Work task — Output nothing but the lines from the first line of the entries to the line with "More > (211, 558)", inclusive, exactly as they read.

(Data items)
[Start of section]
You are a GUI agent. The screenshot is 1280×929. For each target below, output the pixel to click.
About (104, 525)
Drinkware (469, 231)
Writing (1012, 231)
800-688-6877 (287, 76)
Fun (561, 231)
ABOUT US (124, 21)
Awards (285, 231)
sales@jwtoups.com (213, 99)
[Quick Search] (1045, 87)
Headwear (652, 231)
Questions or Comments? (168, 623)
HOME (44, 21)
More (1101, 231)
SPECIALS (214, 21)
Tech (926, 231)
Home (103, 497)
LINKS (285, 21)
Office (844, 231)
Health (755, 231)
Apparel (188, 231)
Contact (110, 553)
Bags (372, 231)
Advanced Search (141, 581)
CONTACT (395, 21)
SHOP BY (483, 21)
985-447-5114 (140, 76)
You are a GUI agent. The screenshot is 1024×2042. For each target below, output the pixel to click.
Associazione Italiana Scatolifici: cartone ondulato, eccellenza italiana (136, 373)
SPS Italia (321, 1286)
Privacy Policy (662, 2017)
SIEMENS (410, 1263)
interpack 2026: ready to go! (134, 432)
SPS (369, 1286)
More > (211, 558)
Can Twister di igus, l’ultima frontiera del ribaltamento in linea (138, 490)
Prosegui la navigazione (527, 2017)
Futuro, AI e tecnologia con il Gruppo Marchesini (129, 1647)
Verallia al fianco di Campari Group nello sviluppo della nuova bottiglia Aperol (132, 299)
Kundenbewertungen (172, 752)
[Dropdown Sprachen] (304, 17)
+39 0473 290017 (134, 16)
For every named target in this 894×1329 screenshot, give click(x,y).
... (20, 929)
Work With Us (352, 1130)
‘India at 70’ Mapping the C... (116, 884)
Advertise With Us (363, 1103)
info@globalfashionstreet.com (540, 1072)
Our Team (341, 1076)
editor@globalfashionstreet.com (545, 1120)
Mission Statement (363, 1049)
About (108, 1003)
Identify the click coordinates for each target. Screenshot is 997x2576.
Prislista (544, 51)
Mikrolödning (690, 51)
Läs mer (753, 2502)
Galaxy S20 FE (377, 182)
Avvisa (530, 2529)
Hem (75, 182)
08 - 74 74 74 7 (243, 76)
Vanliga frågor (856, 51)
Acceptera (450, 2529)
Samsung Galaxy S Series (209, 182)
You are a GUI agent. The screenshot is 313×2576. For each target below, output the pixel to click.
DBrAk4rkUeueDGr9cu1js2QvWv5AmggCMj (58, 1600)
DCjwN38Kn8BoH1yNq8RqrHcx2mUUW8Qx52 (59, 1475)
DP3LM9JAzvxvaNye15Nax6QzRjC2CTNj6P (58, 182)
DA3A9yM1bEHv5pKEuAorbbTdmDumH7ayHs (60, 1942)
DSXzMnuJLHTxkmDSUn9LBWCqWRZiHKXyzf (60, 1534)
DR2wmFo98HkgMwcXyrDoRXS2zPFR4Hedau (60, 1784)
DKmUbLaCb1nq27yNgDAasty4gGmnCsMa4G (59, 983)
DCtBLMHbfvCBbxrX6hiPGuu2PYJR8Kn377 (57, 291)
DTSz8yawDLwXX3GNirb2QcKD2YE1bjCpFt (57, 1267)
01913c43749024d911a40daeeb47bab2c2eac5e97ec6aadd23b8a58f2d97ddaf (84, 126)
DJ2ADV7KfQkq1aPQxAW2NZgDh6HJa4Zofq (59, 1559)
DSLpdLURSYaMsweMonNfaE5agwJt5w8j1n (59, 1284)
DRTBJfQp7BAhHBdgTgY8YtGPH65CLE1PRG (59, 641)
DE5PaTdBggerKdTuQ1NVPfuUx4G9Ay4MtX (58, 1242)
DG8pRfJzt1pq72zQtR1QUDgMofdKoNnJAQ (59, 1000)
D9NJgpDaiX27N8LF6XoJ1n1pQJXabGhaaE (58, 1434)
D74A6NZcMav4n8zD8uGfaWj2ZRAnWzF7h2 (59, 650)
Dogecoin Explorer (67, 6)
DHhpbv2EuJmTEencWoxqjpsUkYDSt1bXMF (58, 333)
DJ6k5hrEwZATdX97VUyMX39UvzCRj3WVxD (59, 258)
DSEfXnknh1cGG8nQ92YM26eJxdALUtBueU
[End of section]
Solution to the exercise —
You are a GUI agent. The screenshot is 1280×929. For each target below, output the pixel to click.
About (104, 525)
Drinkware (469, 231)
Writing (1012, 231)
800-688-6877 (287, 76)
Fun (561, 231)
ABOUT US (124, 21)
Awards (285, 231)
sales@jwtoups.com (213, 99)
[Quick Search] (1045, 87)
Headwear (652, 231)
Questions or Comments? (168, 623)
HOME (44, 21)
More (1101, 231)
SPECIALS (214, 21)
Tech (926, 231)
Home (103, 497)
LINKS (285, 21)
Office (844, 231)
Health (755, 231)
Apparel (188, 231)
Contact (110, 553)
Bags (372, 231)
Advanced Search (141, 581)
CONTACT (395, 21)
SHOP BY (483, 21)
985-447-5114 (140, 76)
You are a GUI agent. The screenshot is 1024×2042. For each target below, output the pixel to click.
Associazione Italiana Scatolifici: cartone ondulato, eccellenza italiana (136, 373)
SPS Italia (321, 1286)
Privacy Policy (662, 2017)
SIEMENS (410, 1263)
interpack 2026: ready to go! (134, 432)
SPS (369, 1286)
More > (211, 558)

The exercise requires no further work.